The task: All lines after the one containing "enai, kai norisi", together with that line itself, should be written out exactly, down to the last line of the entries below.

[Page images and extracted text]
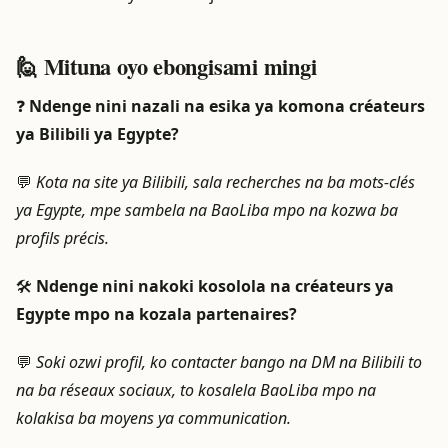
🙋 Mituna oyo ebongisami mingi
❓
Ndenge nini nazali na esika ya komona créateurs
ya Bilibili ya Egypte?
💬
Kota na site ya Bilibili, sala recherches na ba mots-clés
ya Egypte, mpe sambela na BaoLiba mpo na kozwa ba
profils précis.
🛠️
Ndenge nini nakoki kosolola na créateurs ya
Egypte mpo na kozala partenaires?
💬
Soki ozwi profil, ko contacter bango na DM na Bilibili to
na ba réseaux sociaux, to kosalela BaoLiba mpo na
kolakisa ba moyens ya communication.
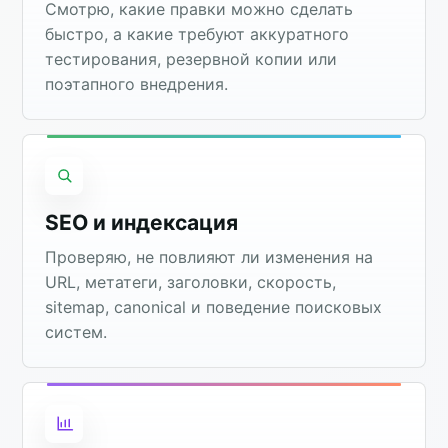
Смотрю, какие правки можно сделать
быстро, а какие требуют аккуратного
тестирования, резервной копии или
поэтапного внедрения.
SEO и индексация
Проверяю, не повлияют ли изменения на
URL, метатеги, заголовки, скорость,
sitemap, canonical и поведение поисковых
систем.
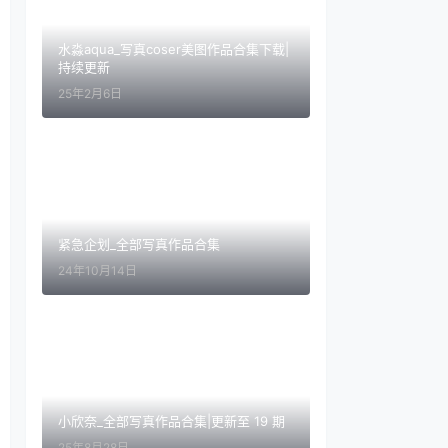
水淼aqua_写真coser美图作品合集下载|
持续更新
25年2月6日
紧急企划_全部写真作品合集
24年10月14日
小欣奈_全部写真作品合集|更新至 19 期
25年8月28日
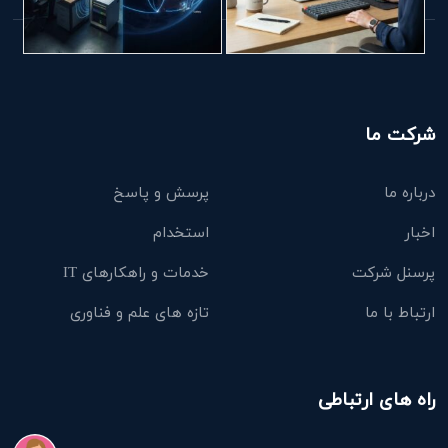
شرکت ما
درباره ما
پرسش و پاسخ
اخبار
استخدام
پرسنل شرکت
خدمات و راهکارهای IT
ارتباط با ما
تازه های علم و فناوری
راه های ارتباطی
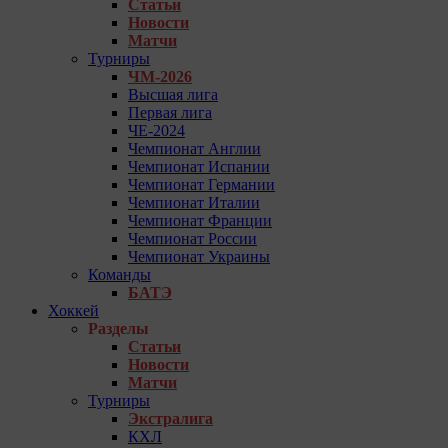
Статьи
Новости
Матчи
Турниры
ЧМ-2026
Высшая лига
Первая лига
ЧЕ-2024
Чемпионат Англии
Чемпионат Испании
Чемпионат Германии
Чемпионат Италии
Чемпионат Франции
Чемпионат России
Чемпионат Украины
Команды
БАТЭ
Хоккей
Разделы
Статьи
Новости
Матчи
Турниры
Экстралига
КХЛ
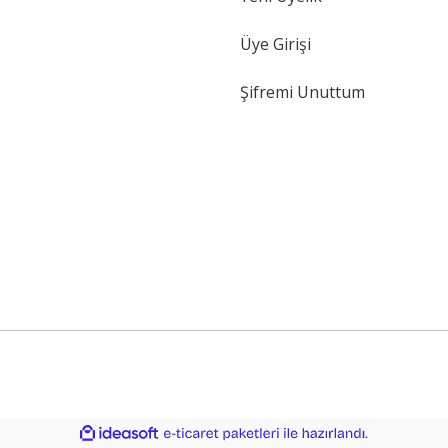
Üye Girişi
Şifremi Unuttum
ile
ideasoft
e-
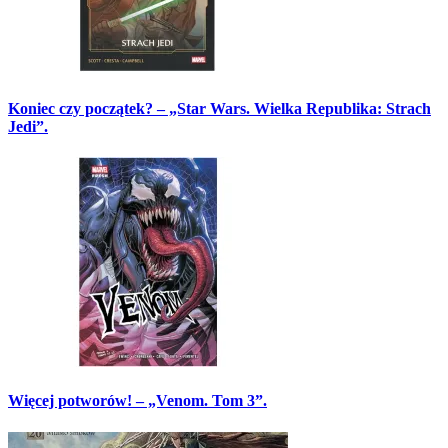
Koniec czy początek? – „Star Wars. Wielka Republika: Strach
Jedi”.
Więcej potworów! – „Venom. Tom 3”.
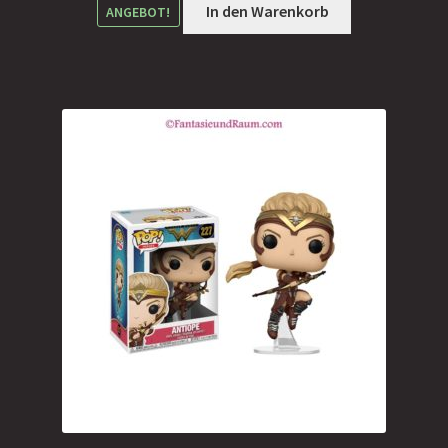
19,90 €
7,00 €.
In den Warenkorb
ANGEBOT!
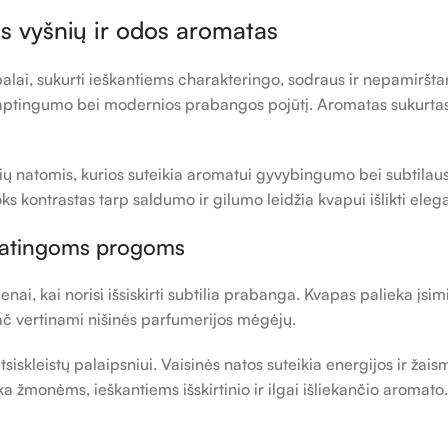
s vyšnių ir odos aromatas
lai, sukurti ieškantiems charakteringo, sodraus ir nepamirštam
slaptingumo bei modernios prabangos pojūtį. Aromatas sukurtas 
šnių natomis, kurios suteikia aromatui gyvybingumo bei subtilau
Toks kontrastas tarp saldumo ir gilumo leidžia kvapui išlikti eleg
ypatingoms progoms
enai, kai norisi išsiskirti subtilia prabanga. Kvapas palieka įsi
č vertinami nišinės parfumerijos mėgėjų.
siskleistų palaipsniui. Vaisinės natos suteikia energijos ir ž
a žmonėms, ieškantiems išskirtinio ir ilgai išliekančio aromato.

Task response:
enai, kai norisi išsiskirti subtilia prabanga. Kvapas palieka įsi
č vertinami nišinės parfumerijos mėgėjų.
siskleistų palaipsniui. Vaisinės natos suteikia energijos ir ž
a žmonėms, ieškantiems išskirtinio ir ilgai išliekančio aromato.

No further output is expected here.